Activity:
Below are the records; copy each line in which "chikungunya" occurs.

────

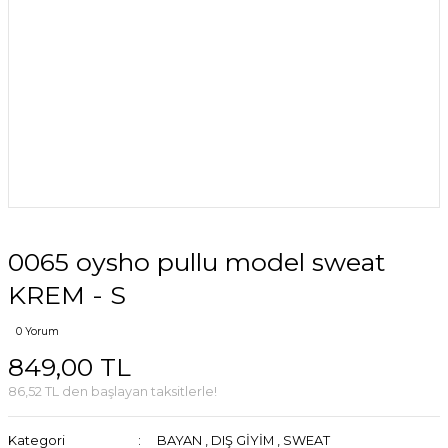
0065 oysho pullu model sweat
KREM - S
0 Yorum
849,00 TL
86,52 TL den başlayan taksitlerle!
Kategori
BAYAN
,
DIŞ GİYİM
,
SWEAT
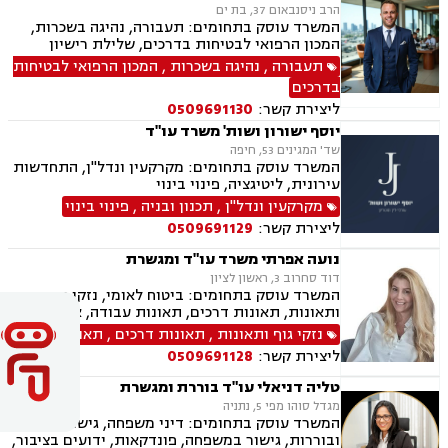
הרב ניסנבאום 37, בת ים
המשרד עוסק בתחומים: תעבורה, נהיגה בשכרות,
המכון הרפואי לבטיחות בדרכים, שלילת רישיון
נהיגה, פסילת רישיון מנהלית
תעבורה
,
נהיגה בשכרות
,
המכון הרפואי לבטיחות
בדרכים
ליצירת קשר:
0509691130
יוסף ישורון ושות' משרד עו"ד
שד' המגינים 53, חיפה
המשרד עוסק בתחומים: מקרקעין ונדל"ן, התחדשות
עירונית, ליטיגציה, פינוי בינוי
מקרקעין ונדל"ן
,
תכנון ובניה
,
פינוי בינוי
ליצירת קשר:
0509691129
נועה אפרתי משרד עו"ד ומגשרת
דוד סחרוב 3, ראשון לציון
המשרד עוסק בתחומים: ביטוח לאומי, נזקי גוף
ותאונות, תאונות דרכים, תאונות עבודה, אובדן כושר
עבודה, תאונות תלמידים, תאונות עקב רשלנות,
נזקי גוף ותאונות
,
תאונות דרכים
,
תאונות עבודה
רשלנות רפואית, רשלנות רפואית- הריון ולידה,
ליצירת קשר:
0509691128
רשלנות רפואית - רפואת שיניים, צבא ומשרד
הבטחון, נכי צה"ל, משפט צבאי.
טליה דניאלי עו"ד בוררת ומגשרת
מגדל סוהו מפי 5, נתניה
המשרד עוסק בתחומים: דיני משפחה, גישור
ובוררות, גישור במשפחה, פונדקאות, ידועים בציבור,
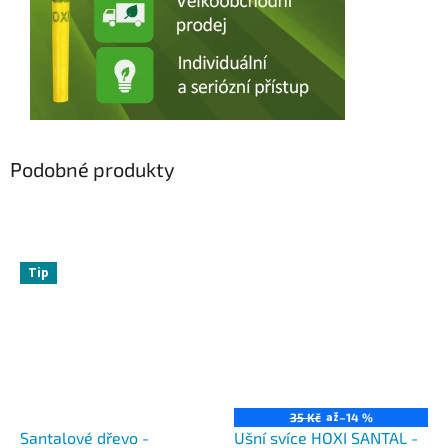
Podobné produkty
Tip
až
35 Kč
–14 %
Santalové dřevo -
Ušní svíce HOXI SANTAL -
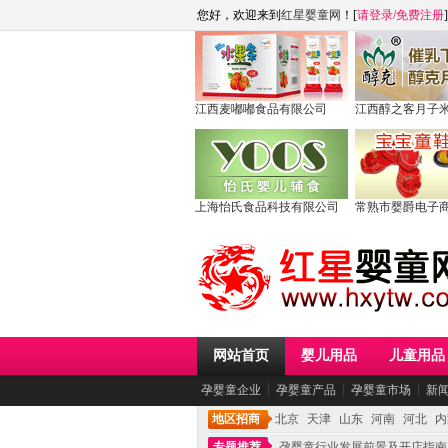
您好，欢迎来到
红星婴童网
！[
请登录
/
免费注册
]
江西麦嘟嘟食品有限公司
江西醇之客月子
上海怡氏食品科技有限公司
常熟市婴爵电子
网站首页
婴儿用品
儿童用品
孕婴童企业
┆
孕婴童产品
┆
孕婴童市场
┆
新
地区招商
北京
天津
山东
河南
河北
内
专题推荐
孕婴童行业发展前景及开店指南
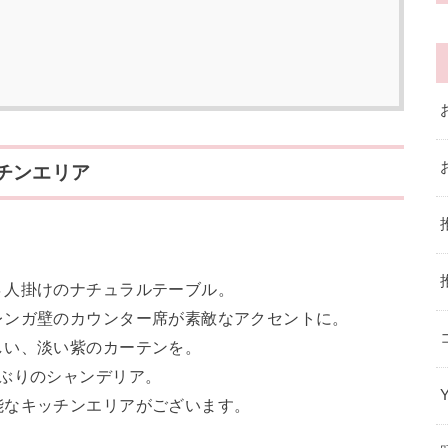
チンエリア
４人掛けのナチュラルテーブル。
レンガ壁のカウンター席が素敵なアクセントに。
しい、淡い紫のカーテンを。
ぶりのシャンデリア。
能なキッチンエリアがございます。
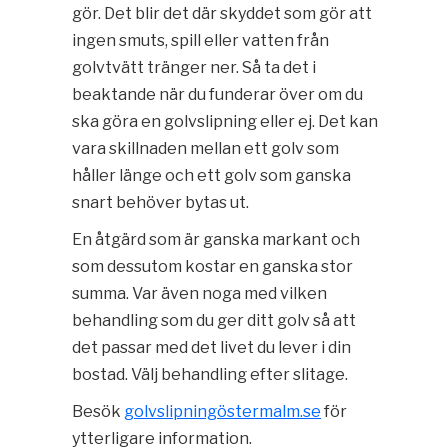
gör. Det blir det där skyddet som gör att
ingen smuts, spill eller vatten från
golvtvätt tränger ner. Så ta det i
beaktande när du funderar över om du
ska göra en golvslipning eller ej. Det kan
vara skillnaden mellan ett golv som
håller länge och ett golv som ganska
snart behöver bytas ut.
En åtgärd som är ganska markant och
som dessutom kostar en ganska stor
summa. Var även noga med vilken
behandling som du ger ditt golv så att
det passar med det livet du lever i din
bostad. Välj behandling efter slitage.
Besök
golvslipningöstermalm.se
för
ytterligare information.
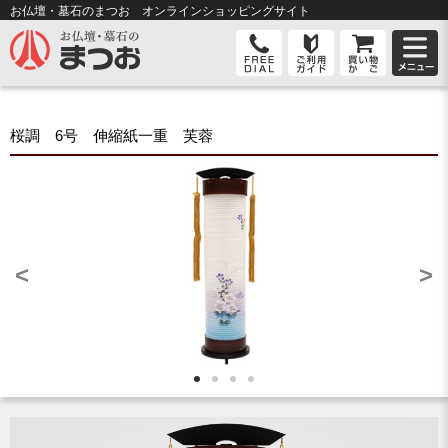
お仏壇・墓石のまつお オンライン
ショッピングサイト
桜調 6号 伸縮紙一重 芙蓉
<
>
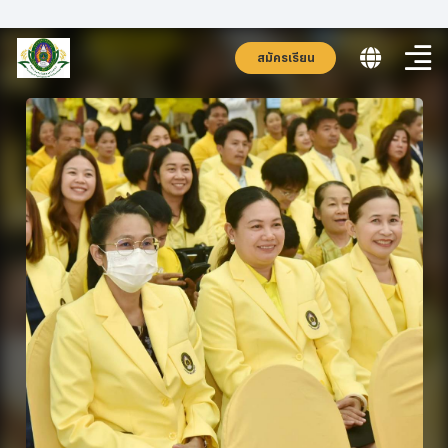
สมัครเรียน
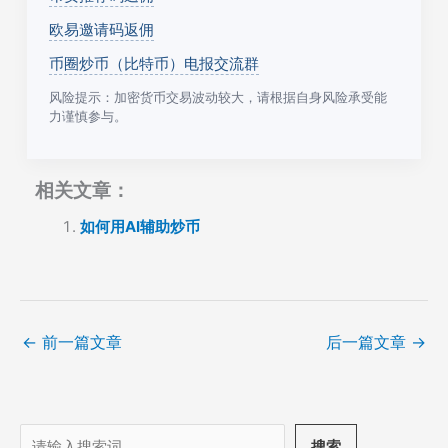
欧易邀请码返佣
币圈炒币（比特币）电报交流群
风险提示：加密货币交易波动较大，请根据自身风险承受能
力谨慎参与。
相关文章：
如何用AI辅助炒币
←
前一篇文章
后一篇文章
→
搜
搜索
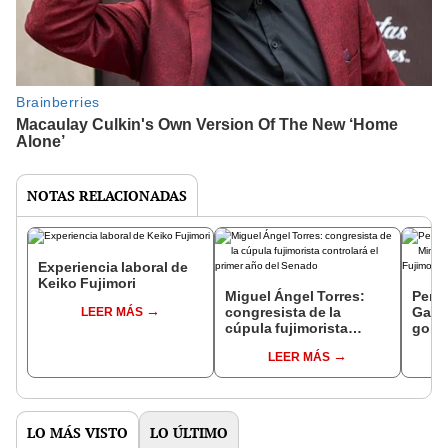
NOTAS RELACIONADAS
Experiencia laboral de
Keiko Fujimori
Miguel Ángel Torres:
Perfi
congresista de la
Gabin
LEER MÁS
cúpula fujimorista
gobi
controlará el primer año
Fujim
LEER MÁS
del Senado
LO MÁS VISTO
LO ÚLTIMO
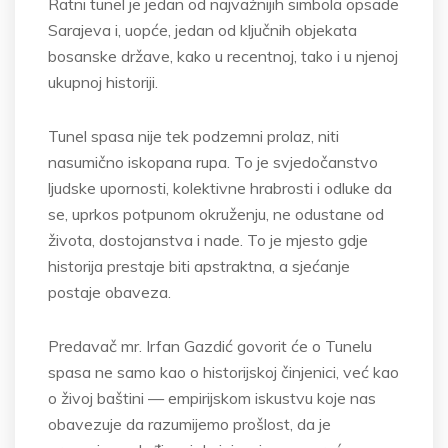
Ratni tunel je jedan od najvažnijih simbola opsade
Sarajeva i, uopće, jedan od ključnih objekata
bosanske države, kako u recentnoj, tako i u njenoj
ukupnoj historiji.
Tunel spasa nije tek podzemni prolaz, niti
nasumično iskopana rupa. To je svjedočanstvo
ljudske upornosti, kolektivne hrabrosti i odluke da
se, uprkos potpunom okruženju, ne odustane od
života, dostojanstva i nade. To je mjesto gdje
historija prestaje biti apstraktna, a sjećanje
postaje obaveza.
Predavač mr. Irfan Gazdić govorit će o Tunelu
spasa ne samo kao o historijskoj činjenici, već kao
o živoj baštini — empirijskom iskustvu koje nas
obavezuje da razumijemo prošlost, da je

────

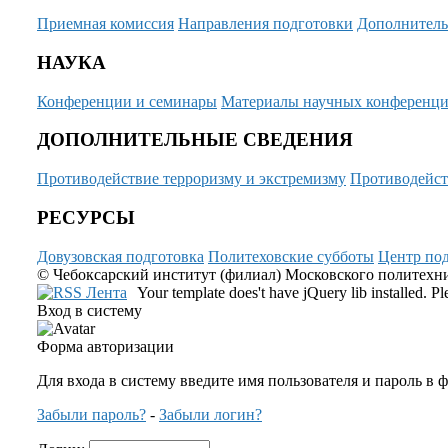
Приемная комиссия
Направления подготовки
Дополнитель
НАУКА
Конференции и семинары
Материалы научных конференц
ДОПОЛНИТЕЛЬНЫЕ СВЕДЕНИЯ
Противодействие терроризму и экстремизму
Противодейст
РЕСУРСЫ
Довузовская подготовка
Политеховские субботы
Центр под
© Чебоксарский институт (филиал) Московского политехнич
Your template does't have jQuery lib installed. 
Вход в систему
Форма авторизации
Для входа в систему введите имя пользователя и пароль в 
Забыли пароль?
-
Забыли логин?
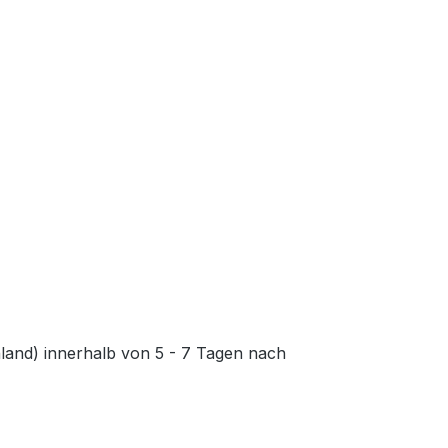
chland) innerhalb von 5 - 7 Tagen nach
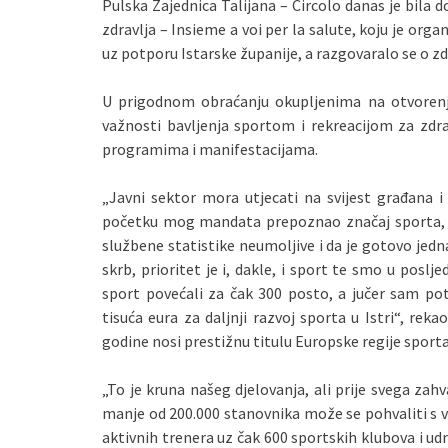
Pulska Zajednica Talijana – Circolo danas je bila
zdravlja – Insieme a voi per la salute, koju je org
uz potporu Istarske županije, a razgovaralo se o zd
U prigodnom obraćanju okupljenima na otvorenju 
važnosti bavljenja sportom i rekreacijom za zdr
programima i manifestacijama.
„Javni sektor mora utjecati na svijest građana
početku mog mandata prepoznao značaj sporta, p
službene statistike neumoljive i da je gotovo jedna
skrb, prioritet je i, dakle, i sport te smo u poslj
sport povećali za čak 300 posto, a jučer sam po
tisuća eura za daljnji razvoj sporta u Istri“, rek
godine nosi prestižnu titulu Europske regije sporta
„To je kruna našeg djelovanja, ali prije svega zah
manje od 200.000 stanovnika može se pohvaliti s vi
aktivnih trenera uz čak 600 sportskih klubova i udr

────

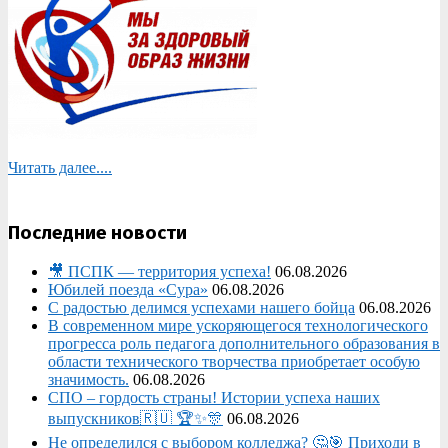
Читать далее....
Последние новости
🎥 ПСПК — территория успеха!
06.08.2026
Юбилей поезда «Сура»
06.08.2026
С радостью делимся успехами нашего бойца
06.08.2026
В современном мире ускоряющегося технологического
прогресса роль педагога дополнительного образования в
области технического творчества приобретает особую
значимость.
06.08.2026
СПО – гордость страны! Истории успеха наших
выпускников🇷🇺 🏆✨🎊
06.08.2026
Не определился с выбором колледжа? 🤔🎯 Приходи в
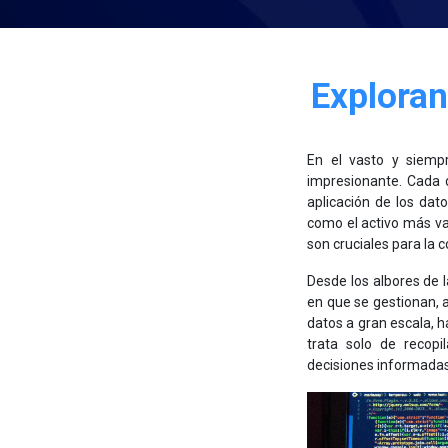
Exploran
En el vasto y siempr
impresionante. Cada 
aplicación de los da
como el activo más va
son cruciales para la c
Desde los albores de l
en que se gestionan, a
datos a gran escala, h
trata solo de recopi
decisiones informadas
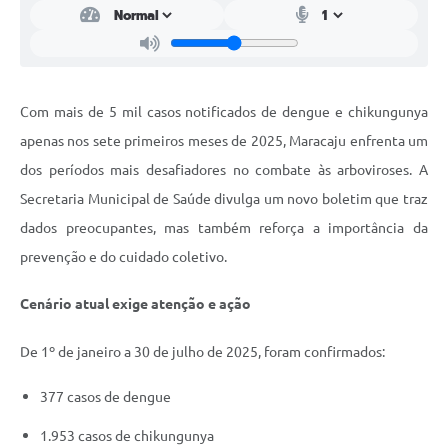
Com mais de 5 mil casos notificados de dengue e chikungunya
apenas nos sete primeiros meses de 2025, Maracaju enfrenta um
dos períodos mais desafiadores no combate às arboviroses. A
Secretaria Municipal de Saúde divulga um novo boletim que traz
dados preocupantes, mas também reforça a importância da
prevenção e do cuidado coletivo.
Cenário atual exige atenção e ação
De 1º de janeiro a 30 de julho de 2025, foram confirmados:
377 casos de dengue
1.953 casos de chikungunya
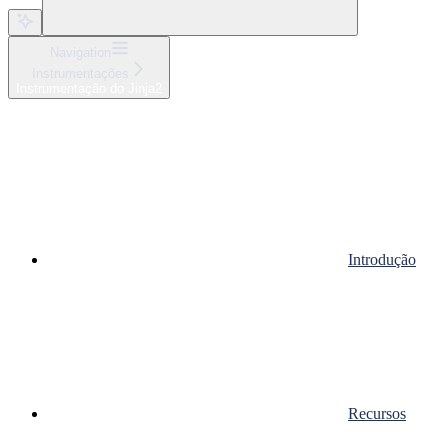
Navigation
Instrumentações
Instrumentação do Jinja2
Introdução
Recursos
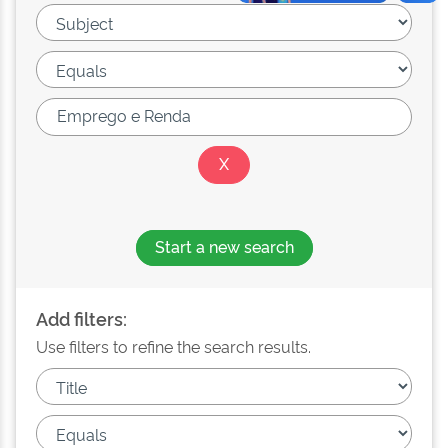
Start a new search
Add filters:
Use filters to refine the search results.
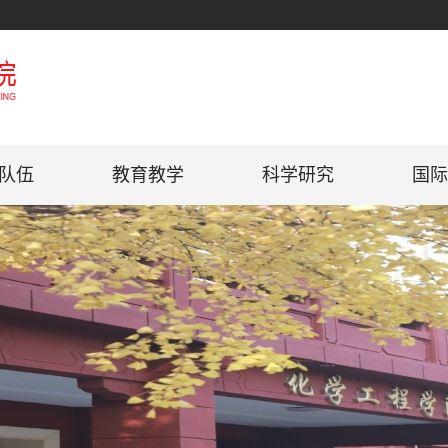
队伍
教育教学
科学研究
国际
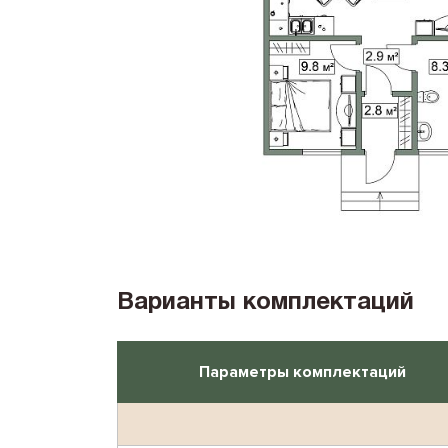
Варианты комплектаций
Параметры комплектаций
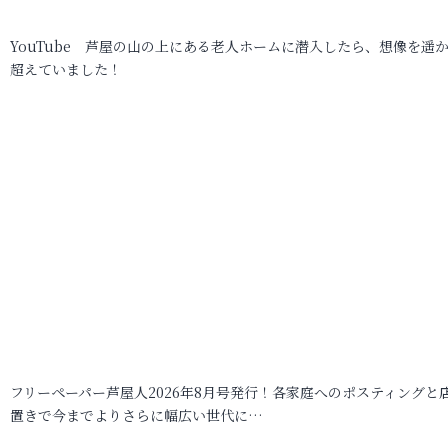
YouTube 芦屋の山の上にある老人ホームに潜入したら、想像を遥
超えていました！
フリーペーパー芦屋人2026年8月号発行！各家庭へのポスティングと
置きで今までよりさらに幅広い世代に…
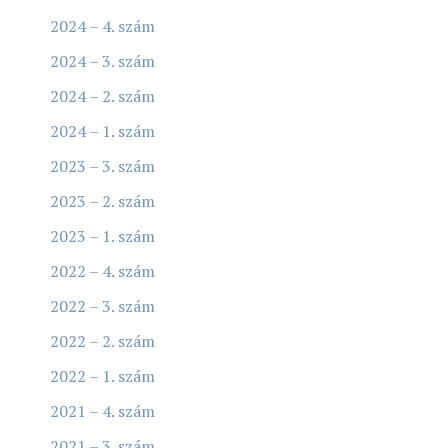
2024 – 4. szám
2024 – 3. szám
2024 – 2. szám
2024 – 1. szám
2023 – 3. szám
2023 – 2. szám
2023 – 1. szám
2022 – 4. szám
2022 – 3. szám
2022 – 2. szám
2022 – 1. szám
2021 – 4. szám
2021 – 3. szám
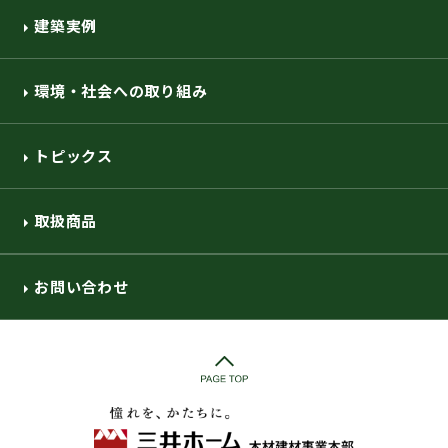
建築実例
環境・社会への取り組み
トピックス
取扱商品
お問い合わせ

────

Exercise response:
Com mais de 5 mil casos notificados de dengue e chikungunya
1.953 casos de chikungunya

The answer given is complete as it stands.